Molte cose non sono funzionate in questi ultimi anni. La più facile da constatare è stata la debacle ideologica di Ventura. Ha impostato un progetto tecnico-tattico che non ha mai realmente funzionato e che, dopo la disfatta di Madrid, ha mostrato tutti i suoi limiti e le sue falle. Moduli non adatti (4-2-4), giocatori in forma non convocati o lasciati in panchina (Insigne ed El Shaarawy ad esempio), formazioni sempre diverse senza un filo logico (Jorginho e Gabbiadini diventati elementi cardine solo nell’ultima partita) etc. Per non parlare del poco mordente mostrato in campo da tutti i giocatori, salvo avere una reazione d’orgoglio e di nervi avuta solamente nel ritorno contro la Svezia. E fino a quella partita dove è stato quell’atteggiamento? Conte ha avuto a disposizione più o meno gli stessi uomini ,eppure un anno e mezzo fa, ai quarti di finale dell’europeo, siamo stati eliminati solamente ai rigori dalla Germania campione del mondo in carica. Quella squadra, pur con tutti i limiti tecnici del caso, era un’altra cosa rispetto a quella scialba vista nell’ultimo anno.

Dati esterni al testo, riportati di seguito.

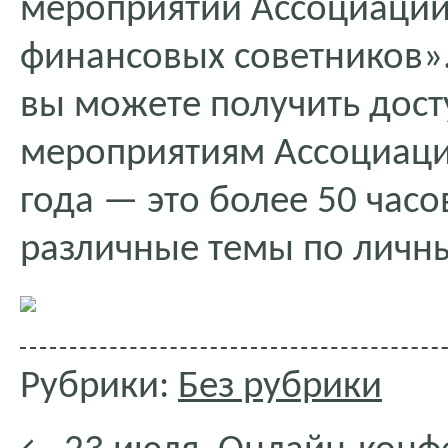
мероприятий Ассоциации
финансовых советников»
вы можете получить дост
мероприятиям Ассоциаци
года — это более 50 час
различные темы по личн
Рубрики:
Без рубрики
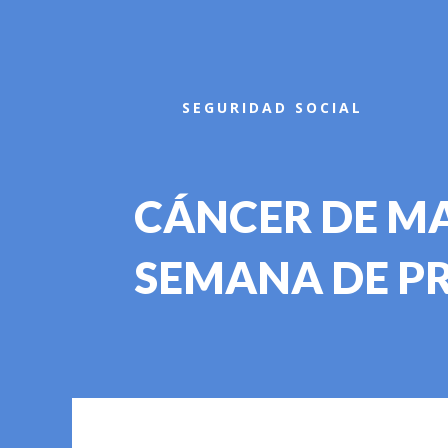
Inicio
SEGURIDAD SOCIAL
CÁNCER DE MA
SEMANA DE P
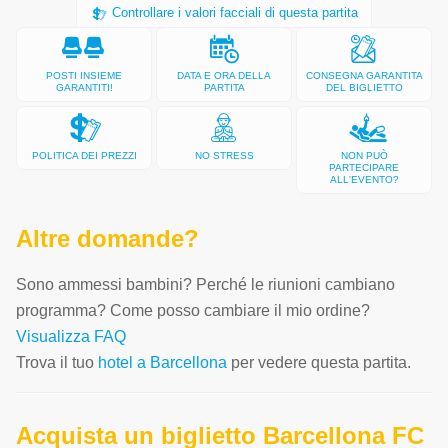
Controllare i valori facciali di questa partita
POSTI INSIEME
DATA E ORA DELLA
CONSEGNA GARANTITA
GARANTITI!
PARTITA
DEL BIGLIETTO
POLITICA DEI PREZZI
NO STRESS
NON PUÒ
PARTECIPARE
ALL'EVENTO?
Altre domande?
Sono ammessi bambini? Perché le riunioni cambiano
programma? Come posso cambiare il mio ordine?
Visualizza FAQ
Trova il tuo
hotel a Barcellona
per vedere questa partita.
Acquista un biglietto Barcellona FC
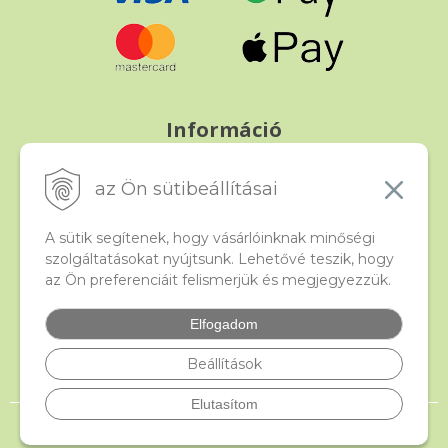
Információ
Fizetés és szállítás
Panasz, árucsere és visszáru
az Ön sütibeállításai
Szerződési feltételek
A személyes adatok védelme
A sütik segítenek, hogy vásárlóinknak minőségi
szolgáltatásokat nyújtsunk. Lehetővé teszik, hogy
az Ön preferenciáit felismerjük és megjegyezzük.
Beado
Kapcsolat
Elfogadom
Gyakori kérdések
Facebook
Beállítások
Elutasítom
© 2026 beado.hu, a gyöngyök webáruháza •
NextShop
&
e-shop Pohoda
Connector
by
NextCom s.r.o.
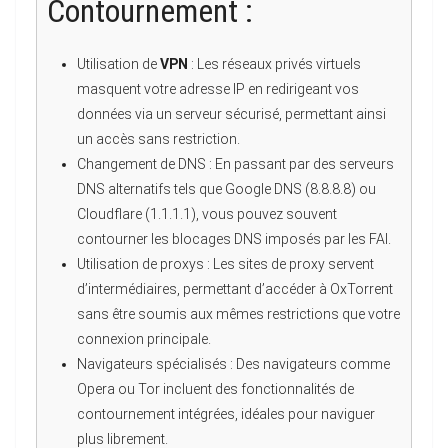
Contournement :
Utilisation de
VPN
: Les réseaux privés virtuels
masquent votre adresse IP en redirigeant vos
données via un serveur sécurisé, permettant ainsi
un accès sans restriction.
Changement de DNS : En passant par des serveurs
DNS alternatifs tels que Google DNS (8.8.8.8) ou
Cloudflare (1.1.1.1), vous pouvez souvent
contourner les blocages DNS imposés par les FAI.
Utilisation de proxys : Les sites de proxy servent
d’intermédiaires, permettant d’accéder à OxTorrent
sans être soumis aux mêmes restrictions que votre
connexion principale.
Navigateurs spécialisés : Des navigateurs comme
Opera ou Tor incluent des fonctionnalités de
contournement intégrées, idéales pour naviguer
plus librement.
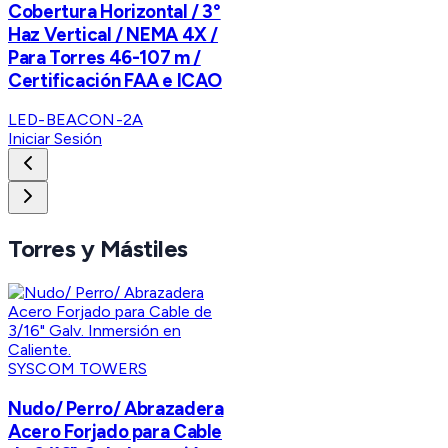
Cobertura Horizontal / 3°
Haz Vertical / NEMA 4X /
Para Torres 46-107 m /
Certificación FAA e ICAO
LED-BEACON-2A
Iniciar Sesión
Torres y Mástiles
SYSCOM TOWERS
Nudo/ Perro/ Abrazadera
Acero Forjado para Cable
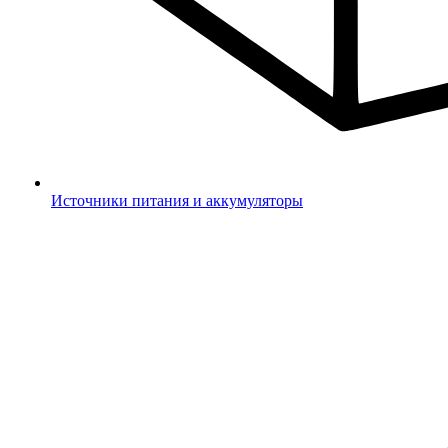
Источники питания и аккумуляторы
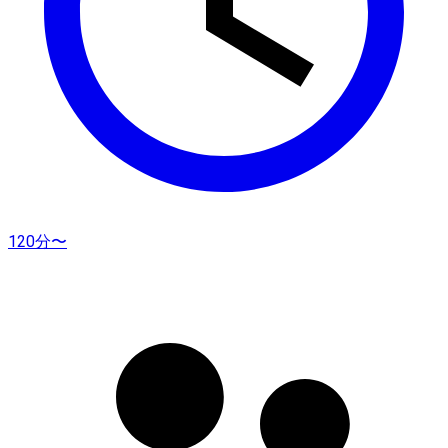
120分〜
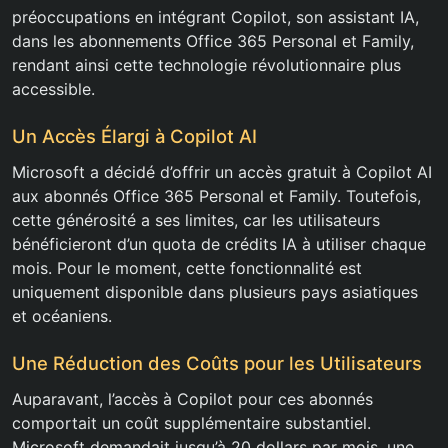
préoccupations en intégrant Copilot, son assistant IA,
dans les abonnements Office 365 Personal et Family,
rendant ainsi cette technologie révolutionnaire plus
accessible.
Un Accès Élargi à Copilot AI
Microsoft a décidé d’offrir un accès gratuit à Copilot AI
aux abonnés Office 365 Personal et Family. Toutefois,
cette générosité a ses limites, car les utilisateurs
bénéficieront d’un quota de crédits IA à utiliser chaque
mois. Pour le moment, cette fonctionnalité est
uniquement disponible dans plusieurs pays asiatiques
et océaniens.
Une Réduction des Coûts pour les Utilisateurs
Auparavant, l’accès à Copilot pour ces abonnés
comportait un coût supplémentaire substantiel.
Microsoft demandait jusqu’à 20 dollars par mois, une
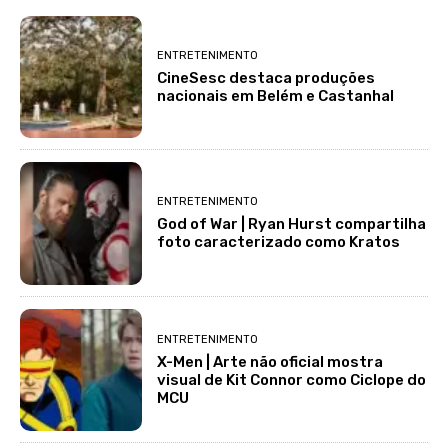
ENTRETENIMENTO
CineSesc destaca produções
nacionais em Belém e Castanhal
ENTRETENIMENTO
God of War | Ryan Hurst compartilha
foto caracterizado como Kratos
ENTRETENIMENTO
X-Men | Arte não oficial mostra
visual de Kit Connor como Ciclope do
MCU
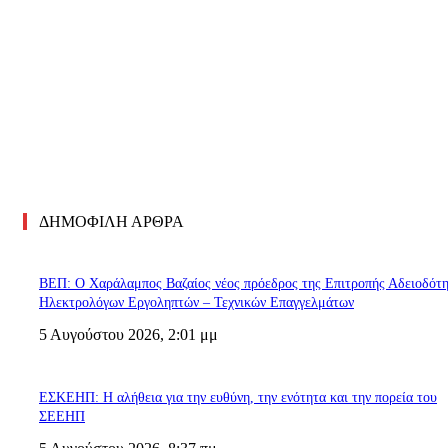
ΔΗΜΟΦΙΛΗ ΑΡΘΡΑ
ΒΕΠ: Ο Χαράλαμπος Βαζαίος νέος πρόεδρος της Επιτροπής Αδειοδότ
Ηλεκτρολόγων Εργοληπτών – Τεχνικών Επαγγελμάτων
5 Αυγούστου 2026, 2:01 μμ
ΕΣΚΕΗΠ: Η αλήθεια για την ευθύνη, την ενότητα και την πορεία του
ΣΕΕΗΠ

Ha fallito anche Tavecchio e tutti gli altri dirigenti della FIGC perché, dopo due eliminazioni consecutive ai mondiali al primo turno, questa volta non ci siamo riusciti nemmeno ad arrivare. Questo fa capire molte cose e mostra come la situazione non sia migliorata ma addirittura peggiorata. Non è stato fatto niente di concreto per risollevare il movimento azzurro che dal 2006 risulta in un continuo e inevitabile declino. Nel 2010 si è data la colpa a Lippi e alla sua “minestra riscaldata”, nel 2014 a Balotelli e a Prandelli, due bresciani i cui nomi fanno pure rima, ora nel 2018 a Ventura. Vero è che tutti questi allenatori hanno le loro colpe ma, forse, dopo tre fallimenti continui, la responsabilità non è solo di chi allena, ma anche di chi dirige. Tavecchio ha preso le redini del movimento nel 2014, succedendo ad Abete, non riuscendo però ad invertire la rotta di una barca che stava pericolosamente andando alla deriva. Di conseguenza è doveroso che faccia un passo indietro e lasci il comando della nuova barca a qualcuno con nuove idee che possa aprire un nuovo corso.
In questi anni hanno sbagliato anche le squadre italiane che, pur parlandone tanto, spesso non sono riuscite a promuovere e a valorizzare appieno i pochi giocatori italiani di qualità provenienti da vivai, che producono sempre meno. Un problema questo che è al centro dell’agenda italiana da anni, senza però che si siano mai trovate valide soluzioni.
Il lavoro da fare è molto, anzi c’è proprio da ripartire dalle fondamenta. Il solo cambiamento dell’allenatore della Nazionale, a mio avviso, è una misura insufficiente, una semplice pezza ad una falla che rischia di diventare insanabile. Ogni crisi è un rischio, ma al tempo stesso un’opportunità. Sta a noi sfruttarla … sempre che lo vogliamo davvero.